Abstract
We developed a new experimental approach to compare how attentional orienting facilitates retrieval from working memory (WM) and long-term memory (LTM), and how selective attention within these two memory types impacts incoming sensory information processing. In three experiments with healthy young adults, retrospective attention cues prioritized an item represented in WM or LTM. Participants then retrieved a memory item or performed a perceptual task. The retrocue was informative for the retrieval task but not for the perceptual task. Attentional orienting benefited performance for both WM and LTM, with stronger effects for WM. Eye-tracking revealed significant gaze shifts and microsaccades correlated with attention in WM but not LTM. Visual discrimination of unrelated visual stimuli was consistently improved for items matching attended WM locations. Similar effects occurred at LTM locations but less consistently. The findings suggest potent and at least partly dissociable attention-orienting processes for different memory types.
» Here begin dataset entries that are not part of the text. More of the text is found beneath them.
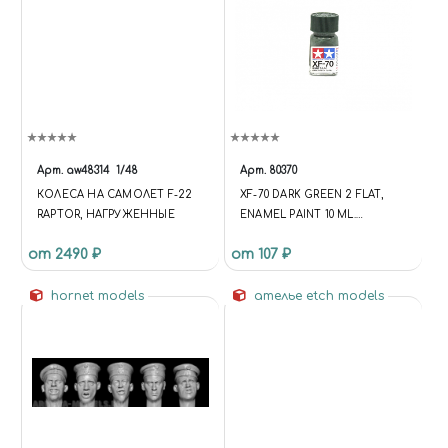
Арт.
aw48314
1/48
Арт.
80370
КОЛЕСА НА САМОЛЕТ F-22
XF-70 DARK GREEN 2 FLAT,
RAPTOR, НАГРУЖЕННЫЕ
ENAMEL PAINT 10 ML.
(ТЁМНЫЙ ЗЕЛЁНЫЙ 2
от 2490 ₽
от 107 ₽
МАТОВЫЙ)
hornet models
ателье etch models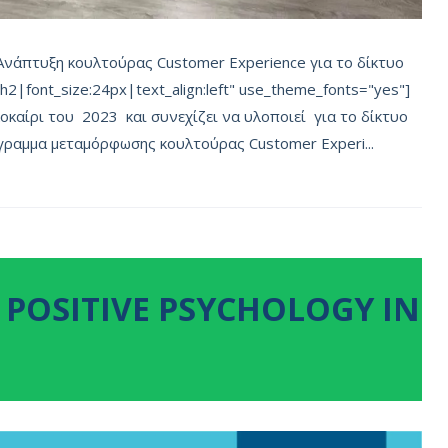
"Ανάπτυξη κουλτούρας Customer Experience για το δίκτυο
2|font_size:24px|text_align:left" use_theme_fonts="yes"]
οκαίρι του 2023 και συνεχίζει να υλοποιεί για το δίκτυο
ραμμα μεταμόρφωσης κουλτούρας Customer Experi...
 POSITIVE PSYCHOLOGY IN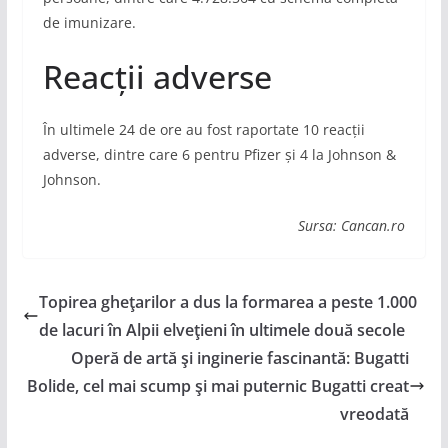
de imunizare.
Reacții adverse
În ultimele 24 de ore au fost raportate 10 reacții
adverse, dintre care 6 pentru Pfizer și 4 la Johnson &
Johnson.
Sursa: Cancan.ro
Topirea gheţarilor a dus la formarea a peste 1.000
de lacuri în Alpii elveţieni în ultimele două secole
Operă de artă şi inginerie fascinantă: Bugatti
Bolide, cel mai scump şi mai puternic Bugatti creat
vreodată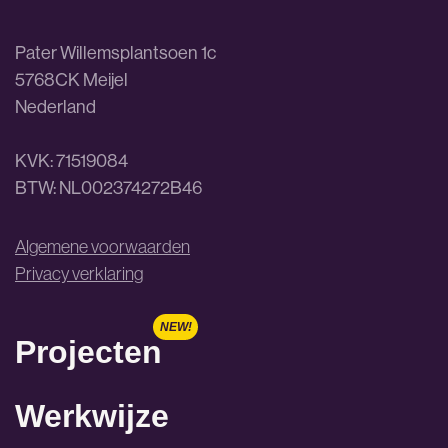
Pater Willemsplantsoen 1c
5768CK Meijel
Nederland
KVK: 71519084
BTW: NL002374272B46
Algemene voorwaarden
Privacy verklaring
Projecten
Werkwijze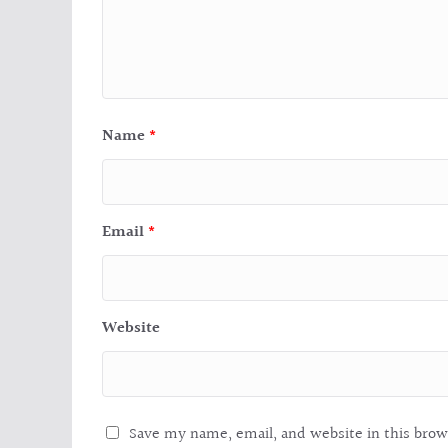
Name
*
Email
*
Website
Save my name, email, and website in this brow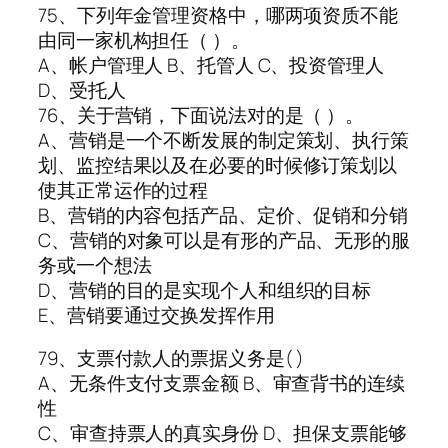
75、下列年金管理资格中，哪两项资质不能
由同一家机构担任（ ）。
A、帐户管理人 B、托管人 C、投资管理人
D、受托人
76、关于营销，下面说法对的是（ ）。
A、营销是一个不断发展的制定策划、执行策
划、监控结果以及在必要的时候修订策划以
使其正常运作的过程
B、营销的内容包括产品、定价、促销和分销
C、营销的对象可以是有形的产品、无形的服
务或一个想法
D、营销的目的是实现个人和组织的目标
E、营销要通过交换发挥作用
79、支票付款人的票据义务是( )
A、无条件支付支票金额 B、审查背书的连续
性
C、审查持票人的真实身份 D、担保支票能够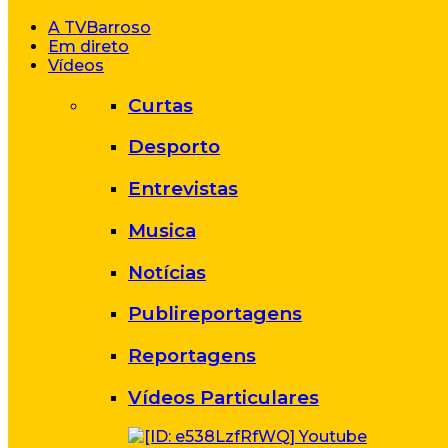
A TVBarroso
Em direto
Vídeos
Curtas
Desporto
Entrevistas
Musica
Notícias
Publireportagens
Reportagens
Vídeos Particulares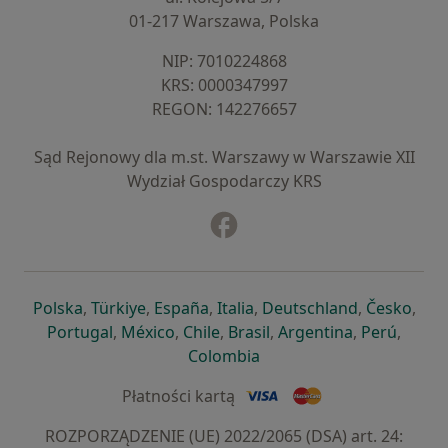
01-217 Warszawa, Polska
NIP: ⁠7010224868
KRS: ⁠0000347997
REGON: ⁠142276657
Sąd Rejonowy dla m.st. Warszawy w Warszawie XII
Wydział Gospodarczy KRS
Facebook
otwiera się w nowej karcie
otwiera się w nowej karcie
otwiera się w nowej karcie
otwiera się w nowej karcie
otwiera się w nowej karci
otwiera się
otwi
Polska
,
Türkiye
,
España
,
Italia
,
Deutschland
,
Česko
,
otwiera się w nowej karcie
otwiera się w nowej karcie
otwiera się w nowej karcie
otwiera się w nowej kar
otwiera się 
otwier
Portugal
,
México
,
Chile
,
Brasil
,
Argentina
,
Perú
,
otwiera się w nowej karc
Colombia
Płatności kartą
ROZPORZĄDZENIE (UE) 2022/2065 (DSA) art. 24: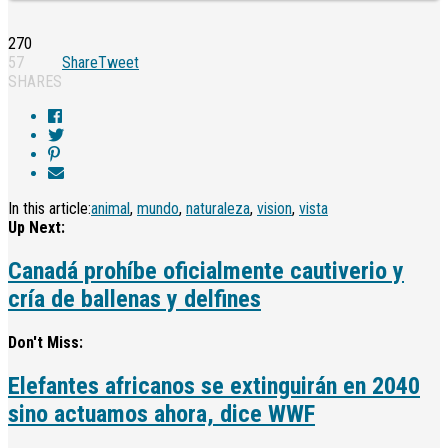
270
57
Share
Tweet
SHARES
In this article:
animal
,
mundo
,
naturaleza
,
vision
,
vista
Up Next:
Canadá prohíbe oficialmente cautiverio y
cría de ballenas y delfines
Don't Miss:
Elefantes africanos se extinguirán en 2040
sino actuamos ahora, dice WWF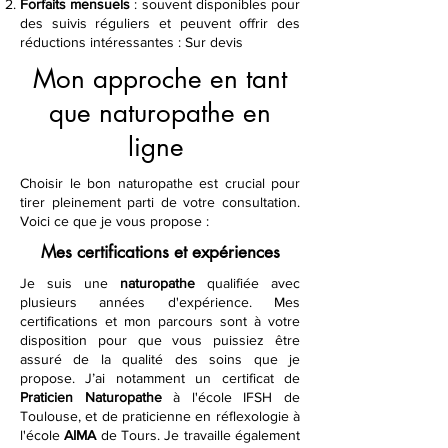
Forfaits
mensuels
: souvent disponibles pour
des suivis réguliers et peuvent offrir des
réductions intéressantes : Sur devis
Mon approche en tant
que naturopathe en
ligne
Choisir le bon naturopathe est crucial pour
tirer pleinement parti de votre consultation.
Voici ce que je vous propose :
Mes certifications et expériences
Je suis une
naturopathe
qualifiée avec
plusieurs années d'expérience. Mes
certifications et mon parcours sont à votre
disposition pour que vous puissiez être
assuré de la qualité des soins que je
propose. J’ai notamment un certificat de
Praticien
Naturopathe
à l'école IFSH de
Toulouse, et de praticienne en réflexologie à
l'école
AIMA
de Tours. Je travaille également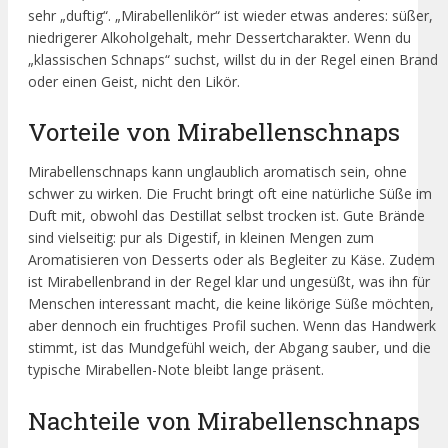
sehr „duftig“. „Mirabellenlikör“ ist wieder etwas anderes: süßer,
niedrigerer Alkoholgehalt, mehr Dessertcharakter. Wenn du
„klassischen Schnaps“ suchst, willst du in der Regel einen Brand
oder einen Geist, nicht den Likör.
Vorteile von Mirabellenschnaps
Mirabellenschnaps kann unglaublich aromatisch sein, ohne
schwer zu wirken. Die Frucht bringt oft eine natürliche Süße im
Duft mit, obwohl das Destillat selbst trocken ist. Gute Brände
sind vielseitig: pur als Digestif, in kleinen Mengen zum
Aromatisieren von Desserts oder als Begleiter zu Käse. Zudem
ist Mirabellenbrand in der Regel klar und ungesüßt, was ihn für
Menschen interessant macht, die keine likörige Süße möchten,
aber dennoch ein fruchtiges Profil suchen. Wenn das Handwerk
stimmt, ist das Mundgefühl weich, der Abgang sauber, und die
typische Mirabellen-Note bleibt lange präsent.
Nachteile von Mirabellenschnaps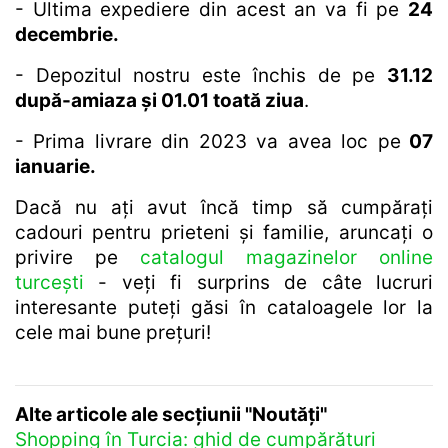
- Ultima expediere din acest an va fi pe
24
decembrie.
- Depozitul nostru este închis de pe
31.12
după-amiaza și 01.01 toată ziua
.
- Prima livrare din 2023 va avea loc pe
07
ianuarie.
Dacă nu ați avut încă timp să cumpărați
cadouri pentru prieteni și familie, aruncați o
privire pe
catalogul magazinelor online
turcești
- veți fi surprins de câte lucruri
interesante puteți găsi în cataloagele lor la
cele mai bune prețuri!
Alte articole ale secțiunii "Noutăți"
Shopping în Turcia: ghid de cumpărături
Competing Interest Statement
The authors have declared no competing interest.
Footnotes
In addition to adding clarifications, explanations, and further analyses, we conducted a new online experiment to address the more substantial concerns. In the new experiment (Experiment 3), participants complete their long-term memory training on one day and perform the selective-attention task the following day, thus negating the possibility that the traces in our LTM condition may represent shorter-term priming effects. In addition, the perceptual discrimination task was modified to avoid the reliance on post-cueing of locations. The new experiment confirmed the core findings of the previous experiments in this new experimental setting.